Officials and delegates from APEC economies were targeted ahead of last year’s Singapore meeting with malware-laden emails faked so they appeared to have been sent by Singapore government officials on the Organising Committee.
Singapore officials have said the attacks were not the first on the country. Although Singapore regularly highlights threats to national security—including Islamic terrorism—the admission that it has been the victim of cyber attacks is, according to the Straits Times, its most detailed account.
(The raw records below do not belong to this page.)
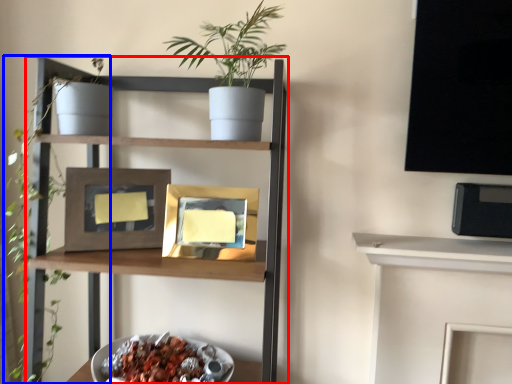 Question: Which object appears closest to the camera in this image, shelf (highlighted by a red box) or plant (highlighted by a blue box)?

Choices:
 (A) shelf
 (B) plant

Answer: (A) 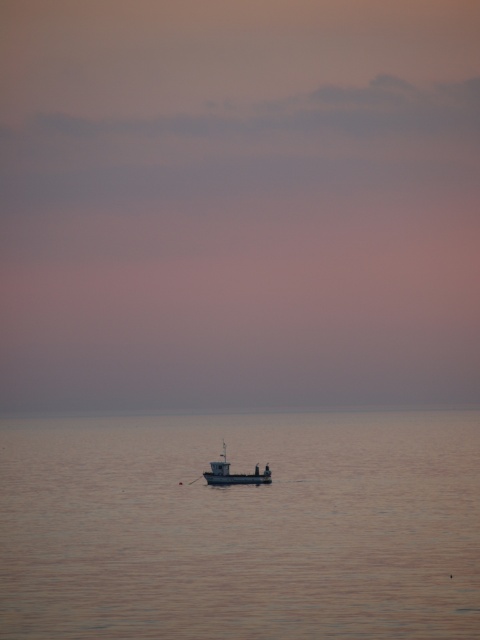 You are a sailor navigating a small boat in the middle of the ocean. You need to drop an anchor into the smooth water at center. According to the coordinates provided, where should you aim to drop the anchor?

You should aim to drop the anchor at the coordinates point (240, 525) where the smooth water at center is located.

You are a sailor on the metallic gray boat at center. You want to check the water condition below your boat. Is the smooth water at center under your boat?

Yes, the smooth water at center is located below the metallic gray boat at center, so it is under your boat. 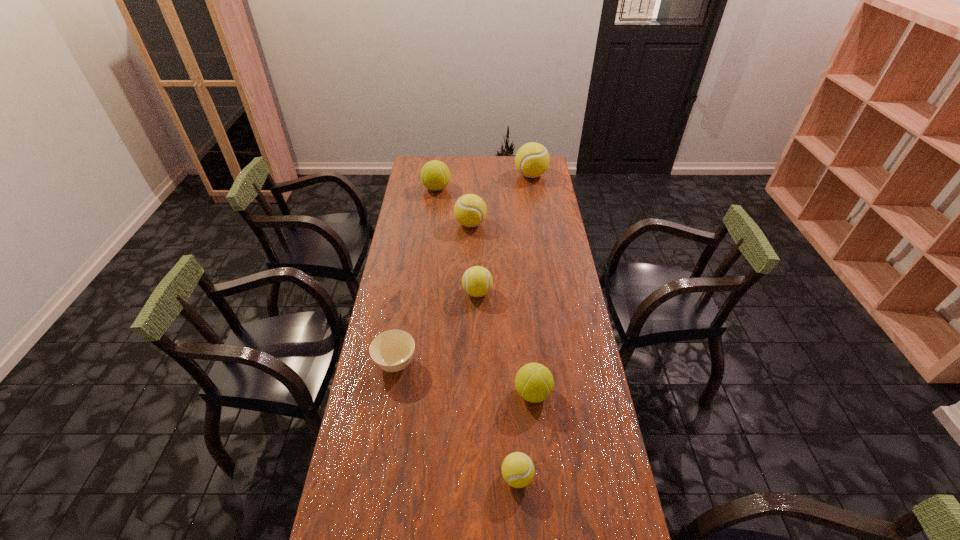 Where is `object that is at the far edge`? Image resolution: width=960 pixels, height=540 pixels. object that is at the far edge is located at coordinates (x=532, y=159).

What are the coordinates of `tennis ball at the left edge` in the screenshot? It's located at (435, 175).

Identify the location of sugar bowl situated at the left edge. The width and height of the screenshot is (960, 540). (392, 351).

The width and height of the screenshot is (960, 540). I want to click on object at the far right corner, so click(532, 159).

In the image, there is a desktop. Where is `vacant space at the left edge`? This screenshot has height=540, width=960. vacant space at the left edge is located at coordinates (396, 475).

The width and height of the screenshot is (960, 540). I want to click on free space at the right edge of the desktop, so click(531, 201).

You are a GUI agent. You are given a task and a screenshot of the screen. Output one action in this format:
    pyautogui.click(x=<x>, y=<y>)
    Task: Click on the vacant area between the farther green tennis ball and the sugar bowl
    This screenshot has width=960, height=540.
    Given the screenshot: What is the action you would take?
    pyautogui.click(x=416, y=276)

I want to click on free space between the sugar bowl and the rightmost yellow tennis ball, so click(464, 269).

The image size is (960, 540). In order to click on free spot between the fourth farthest object and the left green tennis ball in this screenshot , I will do `click(457, 240)`.

This screenshot has height=540, width=960. Identify the location of free space that is in between the tallest object and the left green tennis ball. (484, 182). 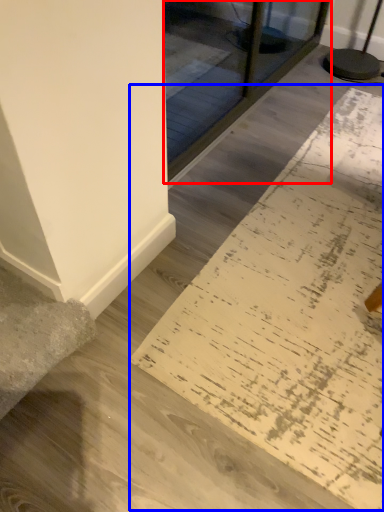 Question: Which object is closer to the camera taking this photo, glass door (highlighted by a red box) or doormat (highlighted by a blue box)?

Choices:
 (A) glass door
 (B) doormat

Answer: (B) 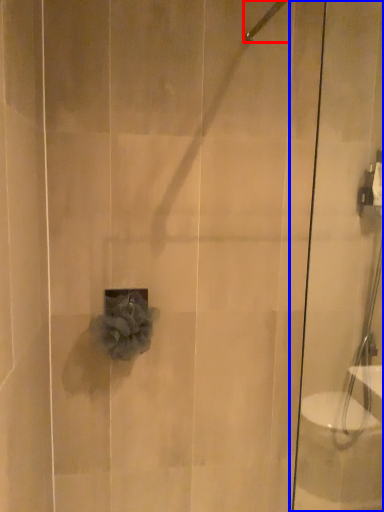 Question: Which point is closer to the camera, shower (highlighted by a red box) or shower door (highlighted by a blue box)?

Choices:
 (A) shower
 (B) shower door

Answer: (B) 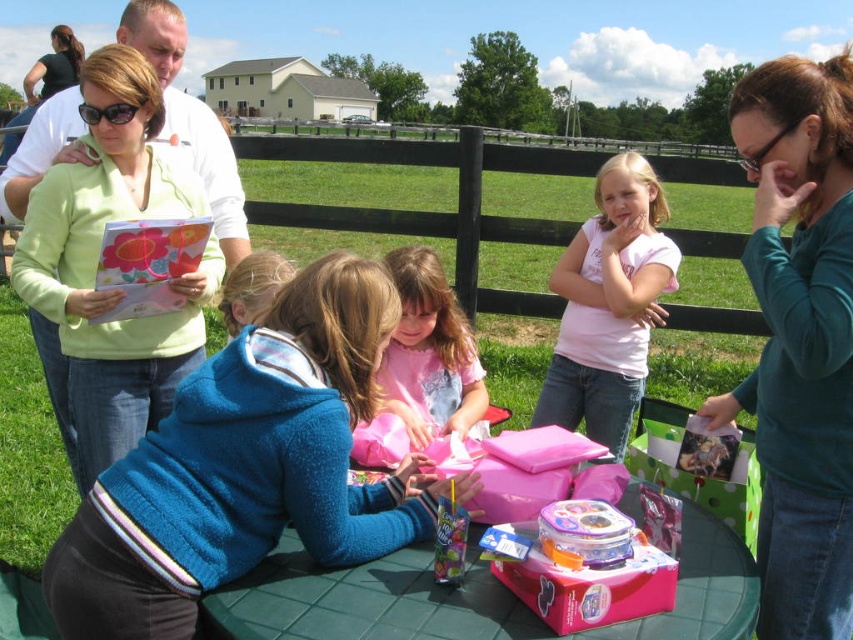 Question: From the image, what is the correct spatial relationship of pink plastic container at center in relation to translucent plastic toy at lower center?

Choices:
 (A) right
 (B) left

Answer: (A)

Question: Is pink fabric at center behind pink plastic container at center?

Choices:
 (A) no
 (B) yes

Answer: (B)

Question: Which object appears closest to the camera in this image?

Choices:
 (A) pink satin dress at center
 (B) matte green sweater at upper left

Answer: (A)

Question: Can you confirm if teal matte shirt at upper right is positioned above pink satin dress at center?

Choices:
 (A) no
 (B) yes

Answer: (B)

Question: Which object is closer to the camera taking this photo?

Choices:
 (A) matte green sweater at upper left
 (B) green plastic table at center
 (C) teal matte shirt at upper right

Answer: (B)

Question: Which object is positioned farthest from the pink plastic container at center?

Choices:
 (A) pink satin dress at center
 (B) matte green sweater at upper left
 (C) teal matte shirt at upper right
 (D) green plastic table at center

Answer: (B) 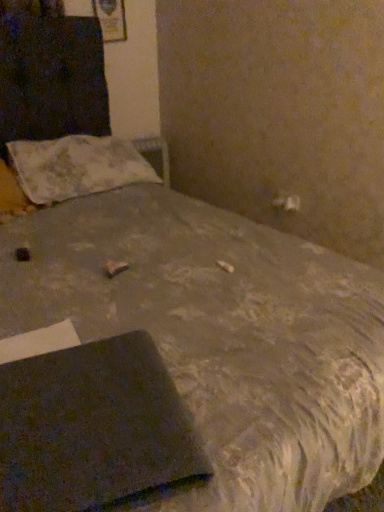 Question: Based on their sizes in the image, would you say fluffy white pillow at upper left is bigger or smaller than dark gray matte notebook at lower left?

Choices:
 (A) small
 (B) big

Answer: (B)

Question: In terms of width, does fluffy white pillow at upper left look wider or thinner when compared to dark gray matte notebook at lower left?

Choices:
 (A) wide
 (B) thin

Answer: (A)

Question: Considering the positions of point (84, 179) and point (104, 390), is point (84, 179) closer or farther from the camera than point (104, 390)?

Choices:
 (A) farther
 (B) closer

Answer: (A)

Question: Is dark gray matte notebook at lower left situated inside fluffy white pillow at upper left or outside?

Choices:
 (A) outside
 (B) inside

Answer: (A)

Question: From a real-world perspective, relative to fluffy white pillow at upper left, is dark gray matte notebook at lower left vertically above or below?

Choices:
 (A) above
 (B) below

Answer: (B)

Question: Is point (135, 362) closer or farther from the camera than point (51, 141)?

Choices:
 (A) closer
 (B) farther

Answer: (A)

Question: In the image, is dark gray matte notebook at lower left positioned in front of or behind fluffy white pillow at upper left?

Choices:
 (A) front
 (B) behind

Answer: (A) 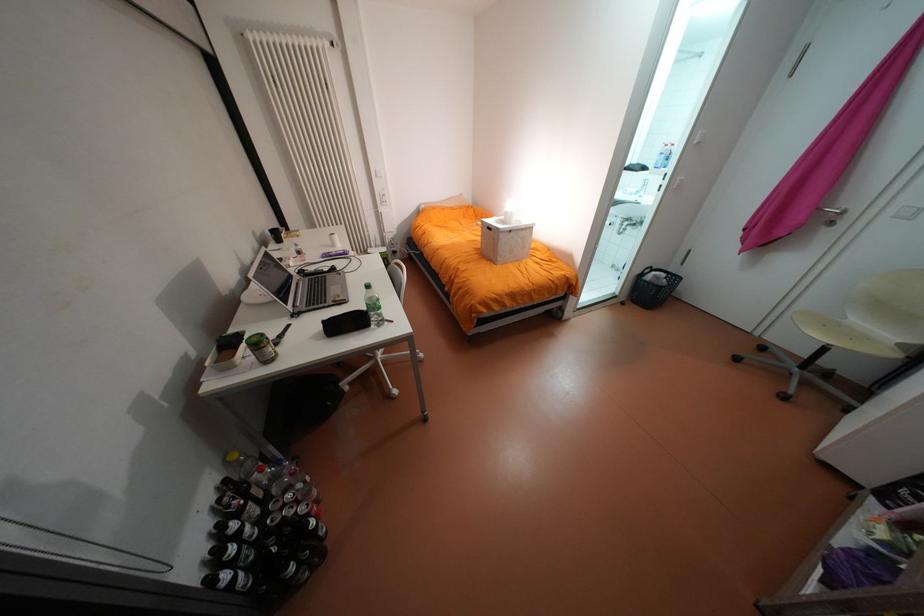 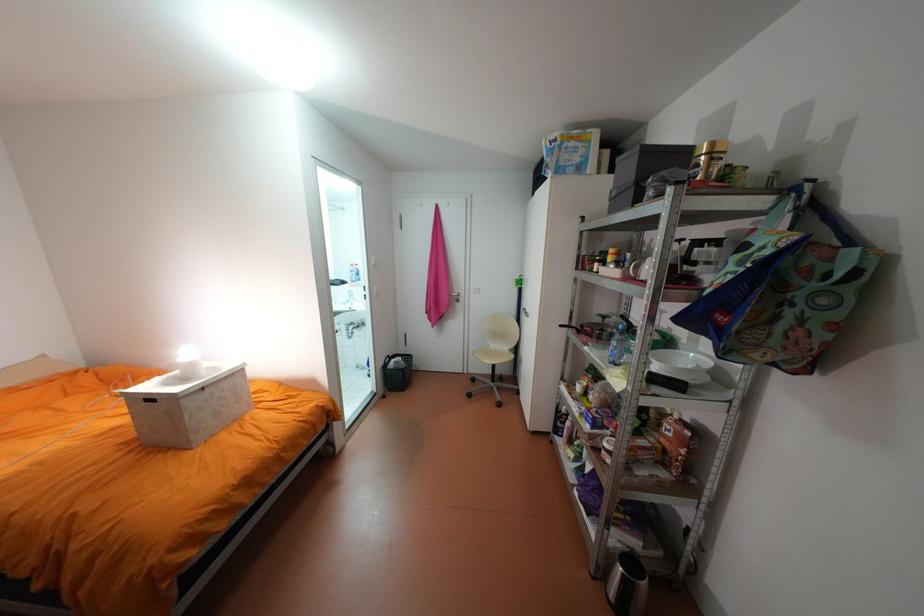 Question: The first image is from the beginning of the video and the second image is from the end. How did the camera likely rotate when shooting the video?

Choices:
 (A) Left
 (B) Right
 (C) Up
 (D) Down

Answer: (B) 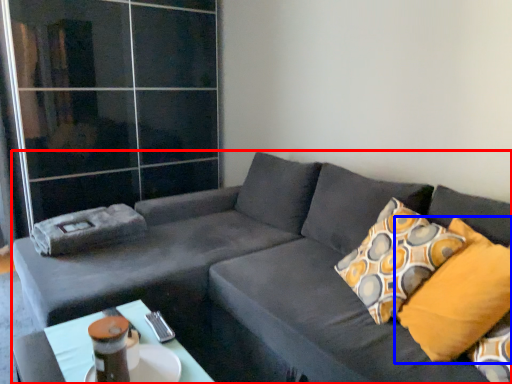 Question: Among these objects, which one is farthest to the camera, studio couch (highlighted by a red box) or pillow (highlighted by a blue box)?

Choices:
 (A) studio couch
 (B) pillow

Answer: (B) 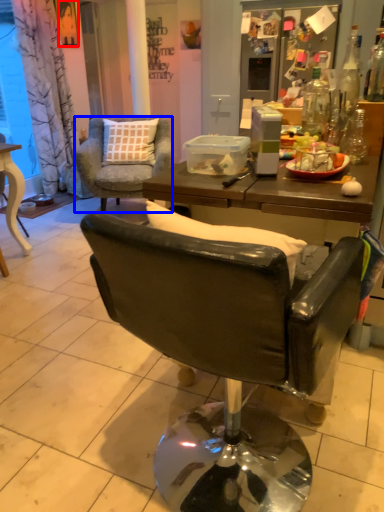 Question: Which point is further to the camera, person (highlighted by a red box) or chair (highlighted by a blue box)?

Choices:
 (A) person
 (B) chair

Answer: (A) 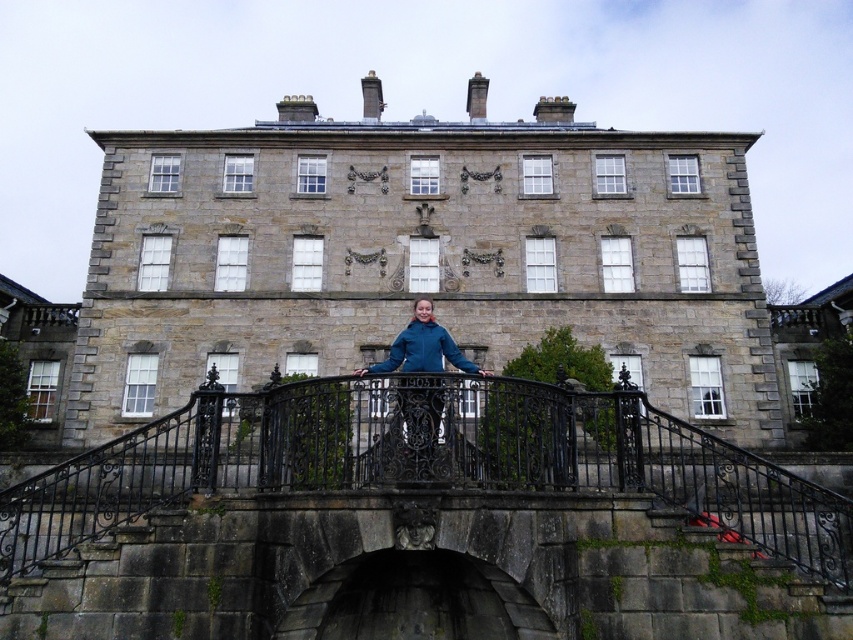 You are standing in front of the grand stone building and want to reach a specific point marked at coordinates point (x=480, y=412). If you can walk 100 feet in 2 minutes, how long will it take you to reach that point?

The distance of point (x=480, y=412) from viewer is 112.83 feet. At a walking speed of 100 feet per 2 minutes, it would take approximately 2 minutes and 26 seconds to reach the point.

You are standing in front of the grand stone building and want to take a photo that includes both the person in the blue jacket and the ornate carvings on the central section. Which of the two points, point (409, 476) or point (430, 332), should you focus on to ensure both subjects are in sharp focus?

You should focus on point (430, 332) because it is farther from the camera than point (409, 476). Since the person in the blue jacket is closer to the camera and the ornate carvings are on the central section of the building which is farther away, focusing on the farther point will help keep both in focus.

You are a tour guide leading a group near the grand stone building. You need to guide a visitor wearing a blue fleece jacket at center to cross the black wrought iron bridge at center. Can the visitor safely walk across the bridge?

The black wrought iron bridge at center is wider than the blue fleece jacket at center, so the visitor can safely walk across the bridge.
Although it’s hard to read too much into the statements made to judge who may have been behind the attacks, it’s interesting that Singapore is drawing attention to this—not least because there’s bound to be speculation about just this point. The current flood of WikiLeaks cables about this very issue is a coincidence. But the description of the attacks fits a pattern familiar to security experts:
Between September and November 2009 APEC officials, and delegates of several APEC economies were targeted with Trojan-laden emails “with the aim of infiltrating their computers and extracting privileged information.” There were at least seven waves of such attacks, focusing on members of the APEC organising committe and APEC delegates whose email addresses were published on websites or in APEC mailing lists. (APEC, Asia-Pacific Economic Cooperation, is a forum for 21 regional economies set up in 1989. Singapore hosted meetings throughout 2009 culminating in a leaders’ meeting in Singapore from November 14-15.)
The attacks were first mentioned in a speech by Ho Peng Kee, Senior Minister Of State For Law & Home Affairs, who told a seminar on Sept 28 that “Singapore has its fair share of cyber attacks.” More details were added in an internal but publicly accessible Ministry of Home Affairs magazine, the Home Team Journal, by Loh Phin Juay, head of the Singapore Infocomm Technology Security Authority and reported in the Straits Times on Saturday, December 4. (The Straits Times called the perpetrators “cyberterrorists”.)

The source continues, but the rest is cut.